With regards to the UCS, please see here: http://www.biofortified.org/2013/09/the-union-of-concerned-scientists-and-scientific-consensus/
Pamela Ronald, plant pathology professor at UC-Davis (has a great TED talk on the topic) notes how the UCS is stepping back from their extreme position, clarifying what they mean and joining the NIH, AAAS, FDA, USDA, and tons of other scientific organizations supporting the safety of GE technology. They are not the same as Natural News beyond this one issue so I will just say they are bucking the overwhelming scientific consensus on this one issue.
Finally, you mention expiration dates. I agree they are useless and I’d be all for a science based system replacing them. Ironically, some GE crops are specific designed to help address food waste. For example, the non browning Artic Apple. This will help with food waste and this was developed a company with <10 employees so it is not just big agribusiness practicing this method of plant breeding.

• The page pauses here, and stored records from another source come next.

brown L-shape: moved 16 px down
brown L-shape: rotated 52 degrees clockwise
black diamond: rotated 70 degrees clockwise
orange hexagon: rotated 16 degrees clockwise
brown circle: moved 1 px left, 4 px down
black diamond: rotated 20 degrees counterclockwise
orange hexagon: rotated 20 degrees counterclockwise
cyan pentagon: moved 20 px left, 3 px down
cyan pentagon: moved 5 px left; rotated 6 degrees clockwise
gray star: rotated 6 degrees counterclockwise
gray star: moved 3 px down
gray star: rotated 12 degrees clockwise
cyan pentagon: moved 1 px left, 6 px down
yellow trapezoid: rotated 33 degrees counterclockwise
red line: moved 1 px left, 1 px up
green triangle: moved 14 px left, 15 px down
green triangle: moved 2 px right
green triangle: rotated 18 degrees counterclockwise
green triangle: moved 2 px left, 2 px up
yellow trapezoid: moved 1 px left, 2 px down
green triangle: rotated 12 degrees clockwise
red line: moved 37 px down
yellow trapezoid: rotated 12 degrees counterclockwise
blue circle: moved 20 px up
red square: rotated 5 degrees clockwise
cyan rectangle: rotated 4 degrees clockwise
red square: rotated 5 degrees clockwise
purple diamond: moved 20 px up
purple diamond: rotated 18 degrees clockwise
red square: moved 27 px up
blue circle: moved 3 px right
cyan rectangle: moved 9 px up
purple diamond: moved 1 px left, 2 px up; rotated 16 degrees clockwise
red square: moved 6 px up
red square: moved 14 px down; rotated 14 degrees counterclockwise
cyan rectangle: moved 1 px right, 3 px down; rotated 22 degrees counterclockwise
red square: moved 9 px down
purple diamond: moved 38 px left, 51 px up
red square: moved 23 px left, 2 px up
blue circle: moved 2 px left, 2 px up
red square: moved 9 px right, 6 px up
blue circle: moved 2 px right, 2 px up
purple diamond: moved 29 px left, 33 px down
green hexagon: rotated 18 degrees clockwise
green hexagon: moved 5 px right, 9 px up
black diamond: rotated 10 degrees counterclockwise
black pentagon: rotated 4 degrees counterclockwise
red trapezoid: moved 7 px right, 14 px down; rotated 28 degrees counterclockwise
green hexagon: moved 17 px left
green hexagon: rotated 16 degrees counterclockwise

The worry about crop rotation and diversity is real but that is conflating two separate issues. Monocultures are an issue both with and without GE crops. If this is to change it is up to the farmers and ultimately government policy via the USDA to incentivize more crop diversity.
I’m going to give a short answer now so I don’t end up forgetting, but I want to offer one distinction.
I draw a line between policies that result in government action (e.g., mandatory vaccinations, fluoridation of tap water) and those that merely provide information. If we want to label all food that contains DNA (I laughed at that, BTW), great. Maybe consumers will end up more educated. Giving consumers information that they might not be able to interpret doesn’t bother me; the best answer is to ramp up science awareness, knowledge, and education. That’s nothing like “science by democracy,” where you would probably still have some wackos setting up task forces to determine if 9/11 was an inside job and endless committees investigating “cancer clusters.”
Thanks for the reply. I truly enjoy these discussions and anything that helps scientific literacy I am all for. You have a much larger reach to the general public than I ever could have so I’m grateful you take the time to critically think about these things.
You’re welcome and thank you for reading and the dialogue. If you see articles on any of these topics (especially anti-science and science literacy) that I should include in a future links post, please post them in any comments section here. I’m always looking for more.
Keith, please tell me the Hyperloop is the precursor to the Gravitube.